→ **What to produce**
Pick out all lines with the word "vervangen" from the records that follow.

[Dataset entries]

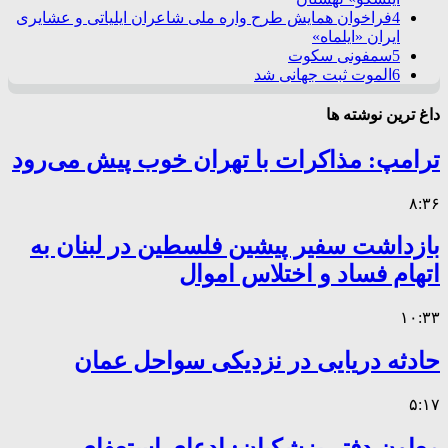
4
فراخوان همایش طرح واره ملی شاعران ایلیاتی و عشایری
ایران «ایلماه»
5
سمفونی سکوت
6
الموت ثبت جهانی شد
داغ ترین نوشته ها
ترامپ: مذاکرات با تهران خوب پیش می‌رود
۸:۳۶
بازداشت سفیر پیشین فلسطین در لبنان به
اتهام فساد و اختلاس اموال
۱۰:۳۳
حادثه دریایی در نزدیکی سواحل عمان
۵:۱۷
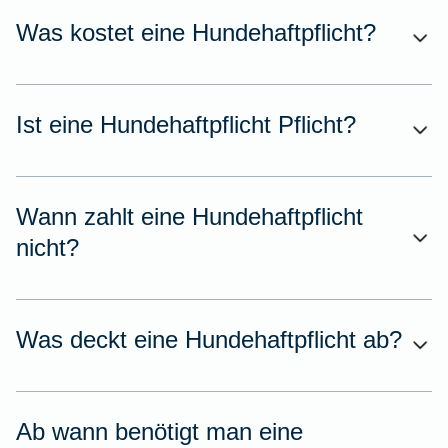
Was kostet eine Hundehaftpflicht?
Ist eine Hundehaftpflicht Pflicht?
Wann zahlt eine Hundehaftpflicht
nicht?
Was deckt eine Hundehaftpflicht ab?
Ab wann benötigt man eine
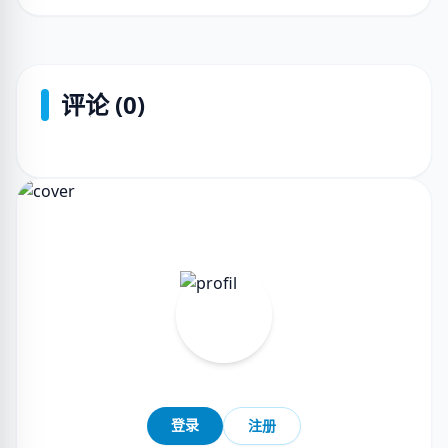
评论 (0)
登录
注册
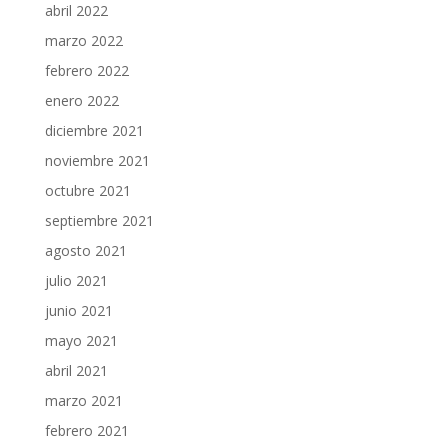
abril 2022
marzo 2022
febrero 2022
enero 2022
diciembre 2021
noviembre 2021
octubre 2021
septiembre 2021
agosto 2021
julio 2021
junio 2021
mayo 2021
abril 2021
marzo 2021
febrero 2021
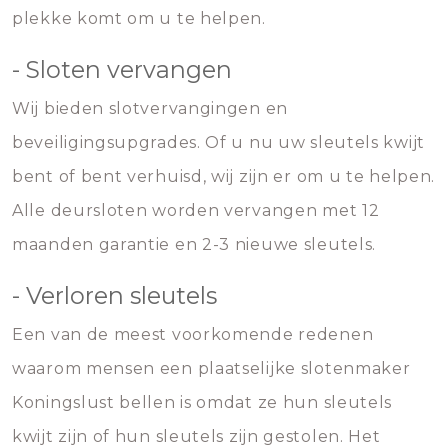
plekke komt om u te helpen.
- Sloten vervangen
Wij bieden slotvervangingen en
beveiligingsupgrades. Of u nu uw sleutels kwijt
bent of bent verhuisd, wij zijn er om u te helpen.
Alle deursloten worden vervangen met 12
maanden garantie en 2-3 nieuwe sleutels.
- Verloren sleutels
Een van de meest voorkomende redenen
waarom mensen een plaatselijke slotenmaker
Koningslust bellen is omdat ze hun sleutels
kwijt zijn of hun sleutels zijn gestolen. Het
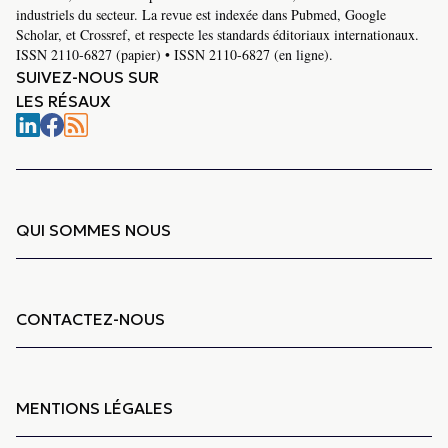
industriels du secteur. La revue est indexée dans Pubmed, Google
Scholar, et Crossref, et respecte les standards éditoriaux internationaux.
ISSN 2110-6827 (papier) • ISSN 2110-6827 (en ligne).
SUIVEZ-NOUS SUR
LES RÉSAUX
QUI SOMMES NOUS
CONTACTEZ-NOUS
MENTIONS LÉGALES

→ **Reply to the task**
- Sloten vervangen
Alle deursloten worden vervangen met 12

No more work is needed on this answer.